I was poking around another forum I frequent, one full of medical students, and found myself getting really depressed. There are people making themselves sick over the fact that they got a B on some exam and - gasp - is this going to affect their chances of getting a good orthopedic surgery residency?! Or, even better - what's the best way to "get ahead" for head/neck anatomy during Thanksgiving break?
I shouldn't be belittling others' troubles; I should know better than that by now. I think I just get frustrated that the biggest concern for some people is a stupid test score. Then again, it could definitely be argued by most people around the world that my moaning and groaning about being a sick med student is ridiculous as well, given the fact that a) I have the opportunity to get medical care and b) I have the opportunity to get an education in the first place.
Okay, sorry for the tangent.
P.S. I still do not have ANY diagnosis, by the way...all they tell me for sure is "it's not IBS." Which is funny. Sort of.

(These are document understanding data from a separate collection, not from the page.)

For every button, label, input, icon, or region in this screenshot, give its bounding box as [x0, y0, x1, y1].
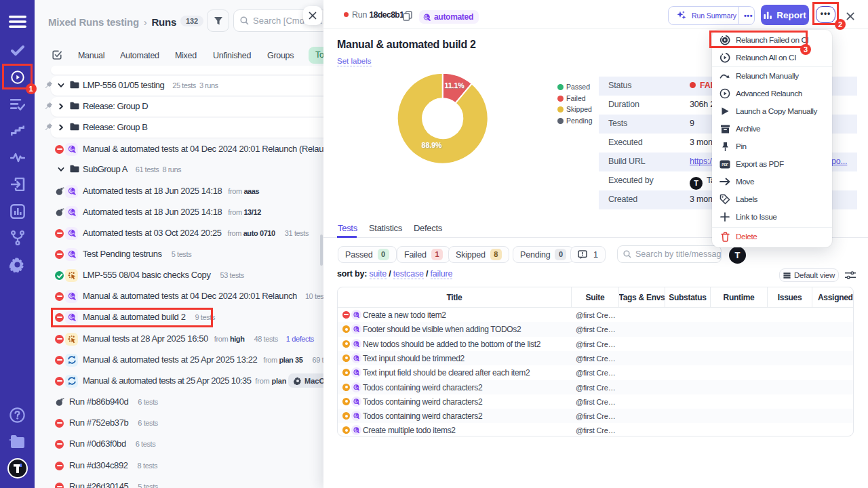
svg-text:88.9%: 88.9%	[422, 141, 442, 149]
svg-text:PDF: PDF	[722, 163, 729, 167]
svg-text:11.1%: 11.1%	[444, 81, 465, 89]
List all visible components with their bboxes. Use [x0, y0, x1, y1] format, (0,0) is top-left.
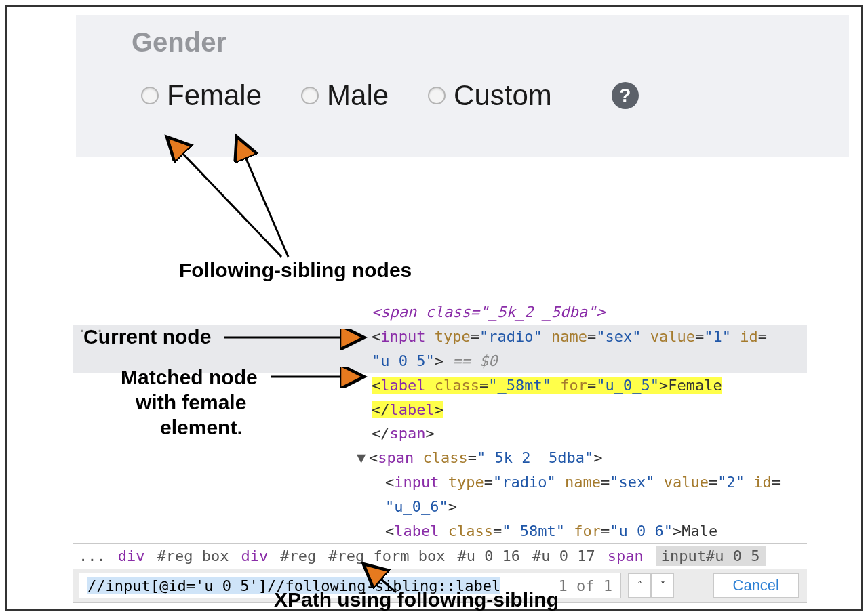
radio-icon[interactable]	[428, 87, 446, 104]
crumb[interactable]: span	[608, 548, 644, 564]
crumb[interactable]: #u_0_16	[457, 548, 520, 564]
svg-line-0	[168, 138, 281, 257]
code-line-label-male[interactable]: <label class=" 58mt" for="u 0 6">Male	[73, 519, 807, 543]
svg-line-4	[365, 565, 396, 592]
arrow-following-sibling	[136, 131, 380, 264]
radio-icon[interactable]	[301, 87, 319, 104]
code-line-input-male[interactable]: <input type="radio" name="sex" value="2"…	[73, 470, 807, 495]
radio-icon[interactable]	[141, 87, 159, 104]
chevron-down-icon: ˅	[660, 579, 666, 593]
radio-group-female[interactable]: Female	[141, 79, 262, 112]
code-line-input-male-2[interactable]: "u_0_6">	[73, 495, 807, 519]
gender-radio-row: Female Male Custom ?	[141, 79, 849, 112]
code-line-span2[interactable]: ▼<span class="_5k_2 _5dba">	[73, 446, 807, 470]
crumb-selected[interactable]: input#u_0_5	[656, 546, 766, 566]
radio-label-female[interactable]: Female	[167, 79, 262, 112]
chevron-up-icon: ˄	[637, 579, 643, 593]
code-line-truncated[interactable]: <span class="_5k_2 _5dba">	[73, 300, 807, 325]
arrow-current-node	[222, 329, 372, 350]
crumb[interactable]: #reg_box	[157, 548, 229, 564]
annotation-matched-node-1: Matched node	[121, 366, 258, 389]
elements-breadcrumb[interactable]: ... div #reg_box div #reg #reg_form_box …	[73, 543, 807, 569]
gender-title: Gender	[132, 27, 849, 58]
arrow-xpath	[355, 561, 437, 595]
svg-line-1	[237, 138, 288, 257]
diagram-frame: Gender Female Male Custom ? Follo	[5, 5, 863, 611]
search-prev-button[interactable]: ˄	[628, 573, 651, 598]
crumb[interactable]: #reg	[280, 548, 316, 564]
help-icon[interactable]: ?	[612, 82, 639, 109]
radio-label-custom[interactable]: Custom	[454, 79, 552, 112]
search-nav: ˄ ˅	[628, 573, 674, 598]
crumb[interactable]: div	[118, 548, 145, 564]
search-cancel-button[interactable]: Cancel	[713, 573, 799, 598]
search-count: 1 of 1	[559, 577, 612, 594]
search-next-button[interactable]: ˅	[651, 573, 674, 598]
disclosure-triangle-icon: ▼	[357, 447, 369, 469]
crumb[interactable]: div	[241, 548, 268, 564]
annotation-current-node: Current node	[83, 325, 211, 348]
arrow-matched-node	[270, 367, 372, 388]
crumb[interactable]: ...	[79, 548, 106, 564]
annotation-matched-node-3: element.	[160, 416, 243, 439]
crumb[interactable]: #u_0_17	[532, 548, 595, 564]
radio-group-male[interactable]: Male	[301, 79, 389, 112]
radio-group-custom[interactable]: Custom	[428, 79, 552, 112]
radio-label-male[interactable]: Male	[327, 79, 389, 112]
annotation-following-sibling: Following-sibling nodes	[179, 259, 412, 282]
annotation-matched-node-2: with female	[136, 391, 246, 414]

hang in there sarita~ i wish i could write more but am out of spoonage today however I wanted to let you know how much of an inspiration you are to me. I am sorry that you didn't pass by .5. Gurl you may have to retake that class but atleast you did it this qtr and didn't drop! I know it's frustrating but I too believe that you will be an awesome doc! I also get sick in the stomach listening to med students talk about those darn grades. I wish society didn't place such an empathsis on the grades. They are important, BUT there is much to be said about skills such as bedside manners and listening.
Thanks, friends. I am a little better emotionally in large part due to reading your posts. It gives me a much-needed confidence boost.
I just have to keep reminding myself about last week. I volunteered at a homeless shelter to do physical exams on acute patients. My first patient was pretty sick. Wheezing, crackly lungs, history of asthma. A third-year student on my team (who must obviously have a stellar GPA, lol) said he wanted to rule out gastroenteritis in the patient! He totally neglected to take her temperature/blood pressure/etc. (a lot of med students will say things like, "Well, that's what the medical assistant is for" - I'm like, "DUDE, we're at a homeless shelter. We don't have any medical assistants!") So I took her temp and then immediately made the diagnosis of pneumonia. She would've had to go to the ER but I gave her a breathing treatment and she improved dramatically. The third-year student was just standing there like, "Hmm...wow, I never would have thought about pneumonia..." Jeez louise.
So there is hope after all, even for a student who failed histology. LOL.